Ben bu süreçte evimizin bir zamanlar başka bir ailenin olduğunu, nüfus mübadelesiyle bu ailenin evinden koparıldığını öğrendim. Hazineci grupların tarihi kalıntıları nasıl tahrip ettiklerini, en az yüz elli yıllık bir evin tapu kayıtlarının nasıl elli yıllık olduğunu öğrendim. Bizlerin yaşadığımız yer ile ilişkisinin tarihsel olarak çok sağlıklı olmadığını ve dünyadaki her yerde geçmişte hatalar yapıldığını, önemli olanın bunlarla yüzleşmek olduğunu, inkâr etmenin toplumsal gelişimin önündeki en büyük engel olduğunu öğrendim. Tabii bir de bilmediğimiz bir tarih ile ilgili nasıl hayalet hikâyeleri yarattığımızı filmde sosyolog Tuba Emiroğlu çok güzel anlatıyor.

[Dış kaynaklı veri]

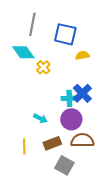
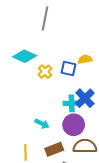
gray line: (32, 24) -> (45, 18), moved
blue square: (65, 34) -> (69, 69), moved, size x0.7
cyan diamond: (23, 52) -> (25, 56), turned -30

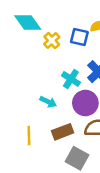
cyan diamond: (25, 56) -> (28, 23), turned 30
cyan cross: (72, 103) -> (71, 79), moved, turned 35

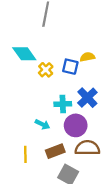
cyan cross: (71, 79) -> (63, 104), turned -35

Süreç içerisinde yaşadığın en yoğun duygu neydi? Çekerken zorlandığınız sahneler oldu mu?
En yoğun duygu sonlara kadar meraktı. Son bölümde ise bir tür “yeniden birleşme” duygusuydu. Devletlerin ayırdığı bir evin iki ailesinin birleşmesiydi. İki yerde çekim yaparken zorlandım:
Bazı yerlere girmek ve çekmek imkansızdı. Buralarda birtakım tekniklerle almamız gerekeni aldık, burada açıklamayalım. Bir de filmin sonundaki taş ile buluşma anı bizi çok zorladı. Ekipçe tüm karakterlerle bir aile olmuştuk ve sondaki buluşmada duyguların çok yükselmesi bizi biraz zorladı. Görüntü yönetmeni Andreas Ascanius’a da bu tür anlardaki performansı için çok teşekkür etmemiz lazım.
Seyircilerden nasıl reaksiyon aldın?
Filmi Mart ayında Selanik Uluslararası Belgesel Film Festivali’nde açtık. Salon dopdoluydu ve film bittiğinde büyük bir alkış aldı. İnsanlar çok duygulanmışlardı ve uzun bir soru-cevap süreci yaşandı. Bir sürü insanın ailelerinin melankolisini taşıması, suyun öte tarafına karşı derin bir özlem duyması Selanik’te bizi çok etkiledi. İstanbul’da Documentarist gösterimi yaptık, orada da katılım çok iyiydi ve yine çok faydalı bir soru-cevap yaşanmıştı. Seyirciyle konuşmak çok sevdiğim, çok öğretici bir şey.
Filmin festival yolculuğunu nasıl gidiyor?
Türkiye prömiyerini Documentarist Belgesel Film Günleri’nde yaptık. Kanada’da bir festivalde finaldeyiz. Los Angeles’da gösterildi. Ekim ayında Midilli adasına gideceğiz
Bir de daha lokal bir gösterim stratejisi üzerinde çalışıyoruz. Çünkü binlerce insanın olduğu mübadil grupları ve buradaki Müslüman, Hristiyan herkesten mesajlar alıyoruz.
Başka projeler var mı aklında?
Bir süredir güncel göç üzerine çalışıyorum. Türkiye’den Avrupa’ya son dönem göç ilgimi çekiyor. Eğitimli insanların Türkiye’den göç etmesi bir yanıyla tabii ki anlaşılabilir; ancak diğer yanıyla niteliksizleşmenin hızlanması anlamına da geliyor. Yeni göçmenlerin Avrupa’da yaşadıkları kültür şoku, sonraki süreçte kendi ülkeleri ve yeni ülkelerinde karşılaştıkları önyargılar ilgimi çekiyor. Danimarka Film Enstitüsü ile görüşmekte ve İstanbul-Kopenhag arası gidip gelen bir film üzerine çalışmaktayız.